Amazon Alexa, Apple Siri, Facebook M, Google Assistant, and Microsoft Cortana: these are all big companies that have joined the intelligent personal assistant (or virtual assistant) race. Breakthrough? Toy? Yet another kind of interface for search engines? One more attempt to introduce natural language interface to even broader audience?
I say it's something in the middle. It's quite the endeavor to introduce semantic technologies into everyday life; technologies that try to understand users. Will they succeed? There are serious doubts because virtual assistants mostly work with standard applications and standard areas of searching, so, they don't understand everything, but mostly only pre-defined areas. What about third-party applications, user-created data, and other areas of searching?
Each virtual assistant is optimized for a specific area of its creator's concern (i.e., for phones, it's voice messages, emails, meetings, etc). Theoretically, third-party applications can use them, too, through APIs, but the problem is that these interfaces are different for each assistant and sometimes are proprietary. Could you imagine if each browser worked with its own type of hypertext?
Well, to some degree we could, as browsers used to have specific HTML tags, but all competitors have finally agreed that it is better to support standards. Why? Because it was a nightmare for developers when their sites looked different, for browser teams that were constantly asked why this or that page was defaced, and, of course, for users, who were disappointed with deformed sites. The same is expected of virtual assistants until the current situation changes.
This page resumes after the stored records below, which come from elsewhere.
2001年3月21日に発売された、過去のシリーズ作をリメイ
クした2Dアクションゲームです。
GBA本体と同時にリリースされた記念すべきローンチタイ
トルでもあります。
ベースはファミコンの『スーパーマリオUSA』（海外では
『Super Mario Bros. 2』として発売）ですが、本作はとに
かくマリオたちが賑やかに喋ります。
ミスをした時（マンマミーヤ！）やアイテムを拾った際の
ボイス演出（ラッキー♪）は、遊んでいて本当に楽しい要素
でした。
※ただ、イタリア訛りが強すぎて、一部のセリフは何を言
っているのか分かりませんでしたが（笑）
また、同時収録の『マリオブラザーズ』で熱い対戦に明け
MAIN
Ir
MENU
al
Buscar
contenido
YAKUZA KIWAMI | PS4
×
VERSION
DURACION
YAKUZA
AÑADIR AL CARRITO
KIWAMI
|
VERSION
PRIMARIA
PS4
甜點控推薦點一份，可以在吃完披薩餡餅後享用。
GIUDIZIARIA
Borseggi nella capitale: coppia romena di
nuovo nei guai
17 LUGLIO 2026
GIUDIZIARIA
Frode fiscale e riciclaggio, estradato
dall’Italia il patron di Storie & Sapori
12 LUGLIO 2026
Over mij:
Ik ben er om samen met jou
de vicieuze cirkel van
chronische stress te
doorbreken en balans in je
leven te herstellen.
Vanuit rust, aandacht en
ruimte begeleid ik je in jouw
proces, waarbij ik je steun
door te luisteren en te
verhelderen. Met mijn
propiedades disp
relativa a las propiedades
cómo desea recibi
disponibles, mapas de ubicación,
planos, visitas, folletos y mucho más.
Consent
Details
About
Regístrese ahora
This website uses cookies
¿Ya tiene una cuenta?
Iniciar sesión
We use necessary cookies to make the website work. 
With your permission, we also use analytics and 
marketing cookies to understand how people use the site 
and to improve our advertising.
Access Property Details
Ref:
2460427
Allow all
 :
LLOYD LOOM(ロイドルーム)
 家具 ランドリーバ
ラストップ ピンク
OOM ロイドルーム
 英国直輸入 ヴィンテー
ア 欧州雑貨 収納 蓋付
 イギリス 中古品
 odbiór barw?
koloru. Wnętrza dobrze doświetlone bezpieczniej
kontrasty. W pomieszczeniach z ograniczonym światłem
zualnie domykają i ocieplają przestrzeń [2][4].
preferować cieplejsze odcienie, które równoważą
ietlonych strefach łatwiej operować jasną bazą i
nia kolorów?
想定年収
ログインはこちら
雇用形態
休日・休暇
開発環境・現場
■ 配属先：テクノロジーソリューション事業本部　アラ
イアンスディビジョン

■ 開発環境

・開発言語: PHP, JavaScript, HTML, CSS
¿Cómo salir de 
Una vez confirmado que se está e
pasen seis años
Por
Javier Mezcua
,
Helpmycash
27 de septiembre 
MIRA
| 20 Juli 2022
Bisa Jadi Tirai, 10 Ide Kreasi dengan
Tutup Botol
Do virtual assistants make a difference with what we can do in a browser with search queries? Judging by the results, they do not create an additional value for searches. Additionally, they inherit search engine problems. Advertisements and tutorials for intelligent personal assistants mostly focus on standard search areas like maps, directions, weather, stock exchange, entertainment, sports, restaurants, etc. Why? Because they are popular areas for searching and, in part, search engines are optimized for queries there. These areas are quite formalized with standard fields and values. Therefore, we have a lot of sites that search other sites of namely these domains. Is search for them ideal? No, because, for example, a hotel room for two near SomeCity center new year query won't lead you directly to reservations but gives the same results as a SomeCity hotels" query (further manual filtering required).
20 Problems of Modern Computer Semantics
If any application is designed to have natural language and give results from files and applications, then, evidently, it needs an interface between natural language and applications. In what form? Is it possible at all to match applications restricted with assumptions and natural language full of ambiguities? This is not the only problem. Others are deeply rooted in the computer industry itself and have historical reasons (though some are not viable now). In part, our interaction with computers is too machine-centric, which can be explained by the restricted abilities of computer themselves many years ago (but not now). Additionally, we are accustomed to interacting with information and don't want to change our habits.
That all being said, here are 20 problems with modern computer semantics. In the second part of this series, I'll discuss ways to tackle these problems.
The usage of unique classification occurs. Classification is grouping things by similarity, but such grouping is arbitrary because we can have an almost infinite number of similarity criteria (for example, Galaxy -> Solar System -> Jupiter, Celestial bodies -> Gas giants -> Jupiter, or Astronomical objects -> Planets -> Jupiter).
Classification paths can be confused. We are forced to use file and GUI paths (as a chain of GUI controls and actions with them), but because of arbitrariness, we can forget which similarity criteria was used before.
There is mixed classification, abstraction, specification, inclusiveness, and relevance. We can have paths like SolarSystem/planets/Jupiter/chemistry/reports, though (a) Solar System has planets, (b) planet is class of Jupiter, (c) Jupiter relates to or has chemistry, (d) reports is rather a summary (abstraction) of directory content.
Duplicate classification occurs. When we copy a file from one place to another, a file path (classification) is not kept always, so, in a new place, we are to re-classify it.
There is not meaningful identification. File names sometimes are encoded (like jup_meas_2015) or random (like New Document5.txtt"). In particular, it occurs because users are not motivated to give meaningful names.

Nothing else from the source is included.